Lord Franklin screamed as the pistol flew across the room. Dropping to his knees, he clutched his injured hand to his chest. Blood spread out to cover the front of his coat, soaking into his cravat.
“What the devil?” Nathan cried.
“Mr. Hargreaves?” Thomas’s voice called from outside. “Mr. Hargreaves, is it true that you came here to take me home?”
“Master Thomas?” The pressure on the door disappeared. Footfalls sounded on the porch. “Thomas, is that you?”
“It is,” Thomas called back. “The Boney Bandits have freed me. The real ones, and one of them has gone to get Colonel Forster. More are watching from the woods, to make certain you mean me no harm. They want you to come out here.”
Elizabeth wished she could see the progress of the moon. She’d all but forgotten Robert’s role in this escapade. He was meant to go to Colonel Forster, saying that the Boney Bandits came to his home and ordered him to bring the militia captain and his men here. Elizabeth wanted Mr. Darcy and her sisters far away before they arrived.
The silence on the porch seemed louder than Lord Franklin’s whimpers behind her. Finally, Nathan asked, “If I join you in the yard, they will not harm me?”
“They mean you no harm,” Thomas called.
“And my brother?”
After a moment, Thomas called, “They ask that you close the door to the cabin. Lord Franklin is not allowed out, I am afraid. He must wait for Colonel Forster.”
Time ticked by. The porch creaked as Nathan Hargreaves moved.
“Do not dare close that door,” Lord Franklin croaked from where he remained on his knees, clutching his ruined hand to his chest.
The door swung closed.
Lord Franklin’s eyes went wide as he sighted Elizabeth.
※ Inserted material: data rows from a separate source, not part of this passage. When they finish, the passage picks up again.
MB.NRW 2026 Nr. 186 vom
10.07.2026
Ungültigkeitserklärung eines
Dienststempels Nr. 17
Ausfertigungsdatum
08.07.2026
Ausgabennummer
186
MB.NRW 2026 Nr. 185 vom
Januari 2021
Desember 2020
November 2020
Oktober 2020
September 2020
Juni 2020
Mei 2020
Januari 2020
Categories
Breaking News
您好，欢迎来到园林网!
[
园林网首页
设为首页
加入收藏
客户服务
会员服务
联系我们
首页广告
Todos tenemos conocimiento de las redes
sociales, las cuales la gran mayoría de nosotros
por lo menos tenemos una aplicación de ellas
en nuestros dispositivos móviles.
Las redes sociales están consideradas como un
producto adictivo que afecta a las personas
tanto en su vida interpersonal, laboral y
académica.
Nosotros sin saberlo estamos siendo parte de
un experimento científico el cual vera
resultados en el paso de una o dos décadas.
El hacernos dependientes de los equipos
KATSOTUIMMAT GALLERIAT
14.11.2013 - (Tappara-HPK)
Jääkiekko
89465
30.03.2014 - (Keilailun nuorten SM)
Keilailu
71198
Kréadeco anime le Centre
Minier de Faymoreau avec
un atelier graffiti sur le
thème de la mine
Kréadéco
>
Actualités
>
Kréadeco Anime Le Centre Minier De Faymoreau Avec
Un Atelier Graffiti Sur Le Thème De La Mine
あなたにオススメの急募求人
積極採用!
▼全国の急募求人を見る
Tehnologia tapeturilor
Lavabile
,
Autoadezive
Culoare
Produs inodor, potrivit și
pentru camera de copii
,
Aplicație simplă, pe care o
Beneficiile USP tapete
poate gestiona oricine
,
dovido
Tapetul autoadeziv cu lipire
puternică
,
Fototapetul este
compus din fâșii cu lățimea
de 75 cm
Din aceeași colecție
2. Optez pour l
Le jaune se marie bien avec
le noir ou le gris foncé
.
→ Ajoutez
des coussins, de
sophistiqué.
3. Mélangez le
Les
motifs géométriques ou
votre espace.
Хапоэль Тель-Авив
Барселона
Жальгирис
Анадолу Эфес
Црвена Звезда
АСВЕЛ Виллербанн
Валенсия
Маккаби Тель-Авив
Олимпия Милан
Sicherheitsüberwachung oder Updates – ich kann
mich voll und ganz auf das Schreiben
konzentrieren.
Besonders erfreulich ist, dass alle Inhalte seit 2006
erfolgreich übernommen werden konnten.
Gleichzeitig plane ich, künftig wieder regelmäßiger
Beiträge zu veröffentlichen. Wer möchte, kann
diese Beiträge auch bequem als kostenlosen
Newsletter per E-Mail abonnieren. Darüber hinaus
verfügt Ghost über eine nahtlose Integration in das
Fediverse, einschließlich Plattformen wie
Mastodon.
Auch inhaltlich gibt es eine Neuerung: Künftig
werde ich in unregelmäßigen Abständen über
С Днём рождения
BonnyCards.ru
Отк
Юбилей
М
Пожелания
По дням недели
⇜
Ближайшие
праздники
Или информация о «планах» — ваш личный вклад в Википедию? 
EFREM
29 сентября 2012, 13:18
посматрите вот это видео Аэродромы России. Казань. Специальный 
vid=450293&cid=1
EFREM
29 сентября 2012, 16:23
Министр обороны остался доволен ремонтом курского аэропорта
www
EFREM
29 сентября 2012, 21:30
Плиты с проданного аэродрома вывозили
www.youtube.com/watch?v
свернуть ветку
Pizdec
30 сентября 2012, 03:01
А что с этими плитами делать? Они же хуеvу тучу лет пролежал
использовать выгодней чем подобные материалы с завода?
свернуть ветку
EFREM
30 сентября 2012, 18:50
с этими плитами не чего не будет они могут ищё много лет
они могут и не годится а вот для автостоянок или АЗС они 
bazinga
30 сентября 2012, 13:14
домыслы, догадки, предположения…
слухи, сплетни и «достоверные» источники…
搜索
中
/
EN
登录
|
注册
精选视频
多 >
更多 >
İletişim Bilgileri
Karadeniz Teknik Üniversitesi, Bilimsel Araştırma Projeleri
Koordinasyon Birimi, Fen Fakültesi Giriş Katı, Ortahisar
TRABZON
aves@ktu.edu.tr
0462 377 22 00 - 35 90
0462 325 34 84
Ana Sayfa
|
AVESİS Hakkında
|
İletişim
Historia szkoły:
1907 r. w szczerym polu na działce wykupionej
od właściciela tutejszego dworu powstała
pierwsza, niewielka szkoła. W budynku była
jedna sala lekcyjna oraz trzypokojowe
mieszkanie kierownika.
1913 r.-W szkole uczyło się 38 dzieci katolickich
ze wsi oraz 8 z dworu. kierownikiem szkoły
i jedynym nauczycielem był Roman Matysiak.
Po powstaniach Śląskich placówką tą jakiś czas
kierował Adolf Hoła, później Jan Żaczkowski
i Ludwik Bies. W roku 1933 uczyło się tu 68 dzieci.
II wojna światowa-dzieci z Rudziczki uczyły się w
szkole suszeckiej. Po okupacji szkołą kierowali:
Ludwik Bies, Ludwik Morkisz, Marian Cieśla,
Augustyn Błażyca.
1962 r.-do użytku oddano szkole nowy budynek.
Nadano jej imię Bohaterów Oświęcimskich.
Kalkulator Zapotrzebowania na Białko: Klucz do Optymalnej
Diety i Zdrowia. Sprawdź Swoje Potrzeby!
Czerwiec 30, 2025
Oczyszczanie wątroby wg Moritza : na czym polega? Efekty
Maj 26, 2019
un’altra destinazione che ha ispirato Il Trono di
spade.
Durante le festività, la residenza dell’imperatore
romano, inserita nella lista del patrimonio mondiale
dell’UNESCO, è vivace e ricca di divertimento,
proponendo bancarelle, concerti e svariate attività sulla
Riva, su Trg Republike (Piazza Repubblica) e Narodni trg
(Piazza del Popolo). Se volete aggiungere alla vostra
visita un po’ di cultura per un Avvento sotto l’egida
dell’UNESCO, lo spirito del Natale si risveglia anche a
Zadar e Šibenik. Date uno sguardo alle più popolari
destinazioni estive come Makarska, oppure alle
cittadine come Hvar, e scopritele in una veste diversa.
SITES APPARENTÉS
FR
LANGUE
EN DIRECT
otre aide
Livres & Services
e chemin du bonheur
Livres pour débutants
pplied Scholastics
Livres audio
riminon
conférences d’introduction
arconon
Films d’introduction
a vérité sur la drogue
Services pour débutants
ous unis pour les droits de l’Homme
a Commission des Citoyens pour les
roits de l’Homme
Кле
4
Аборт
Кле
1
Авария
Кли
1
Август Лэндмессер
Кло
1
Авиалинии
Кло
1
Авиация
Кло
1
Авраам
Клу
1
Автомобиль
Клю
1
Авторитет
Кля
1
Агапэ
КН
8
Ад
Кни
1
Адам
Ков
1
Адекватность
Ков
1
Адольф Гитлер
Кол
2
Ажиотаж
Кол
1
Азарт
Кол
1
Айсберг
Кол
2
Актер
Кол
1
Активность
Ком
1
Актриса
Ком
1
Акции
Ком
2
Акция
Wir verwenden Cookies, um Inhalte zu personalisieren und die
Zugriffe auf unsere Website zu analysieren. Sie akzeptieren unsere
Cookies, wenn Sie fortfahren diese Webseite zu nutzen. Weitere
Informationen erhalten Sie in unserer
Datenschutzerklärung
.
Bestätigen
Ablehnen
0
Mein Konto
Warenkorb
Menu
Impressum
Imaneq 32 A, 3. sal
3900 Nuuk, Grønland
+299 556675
She strode forward. He looked so pathetic. So useless, kneeling there with his bloody hand. This man, who’d poisoned Matthew, twice. Who’d kidnapped Thomas .
“Where is the antidote for Matthew Oakwood?” Elizabeth demanded.
A cruel, smug smile twisted Lord Franklin’s lips. “I destroyed it when his mother refused to sign the paper’s my sister presented to her.”
Rage shot through Elizabeth. “You had best tell me you are lying.”
He smirked up at her. “Matthew Oakwood is as good as dead.”
Elizabeth swung her rapier downward.
The hilt collided with Lord Franklin’s head, rendering him unconscious.